_Assignment_
In the data below, find every line with the string "control" and pull it out.

_Data supplied_
--- START ---
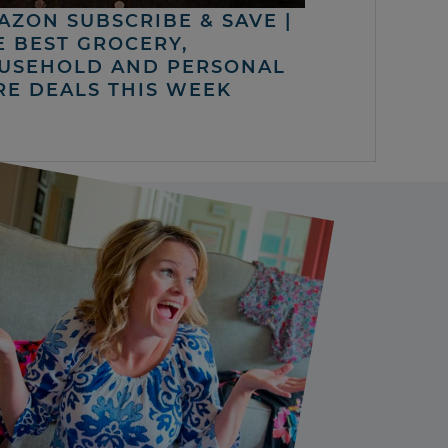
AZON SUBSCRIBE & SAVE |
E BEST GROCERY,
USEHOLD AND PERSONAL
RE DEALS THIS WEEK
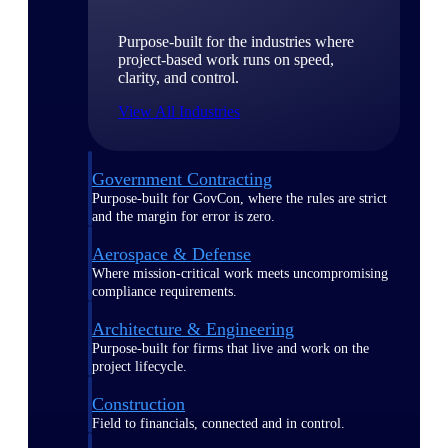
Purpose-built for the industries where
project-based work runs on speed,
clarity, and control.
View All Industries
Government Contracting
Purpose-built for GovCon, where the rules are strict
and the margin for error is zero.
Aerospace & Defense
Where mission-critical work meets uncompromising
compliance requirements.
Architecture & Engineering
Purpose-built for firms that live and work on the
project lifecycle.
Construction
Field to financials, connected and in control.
--- END ---
--- START ---
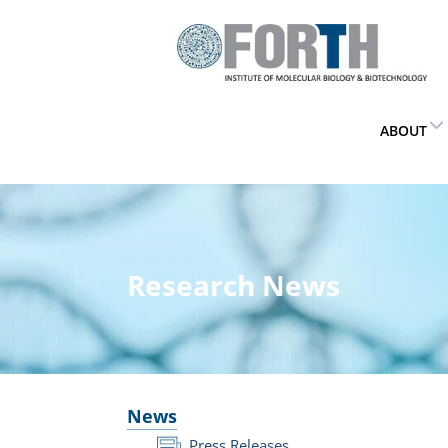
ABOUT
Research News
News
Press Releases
--- END ---
--- START ---
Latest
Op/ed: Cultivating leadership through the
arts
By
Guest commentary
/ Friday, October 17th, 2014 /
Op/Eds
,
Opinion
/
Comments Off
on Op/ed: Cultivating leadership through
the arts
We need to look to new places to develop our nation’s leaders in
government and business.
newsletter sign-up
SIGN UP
--- END ---
_Exercise solution_
clarity, and control.
Field to financials, connected and in control.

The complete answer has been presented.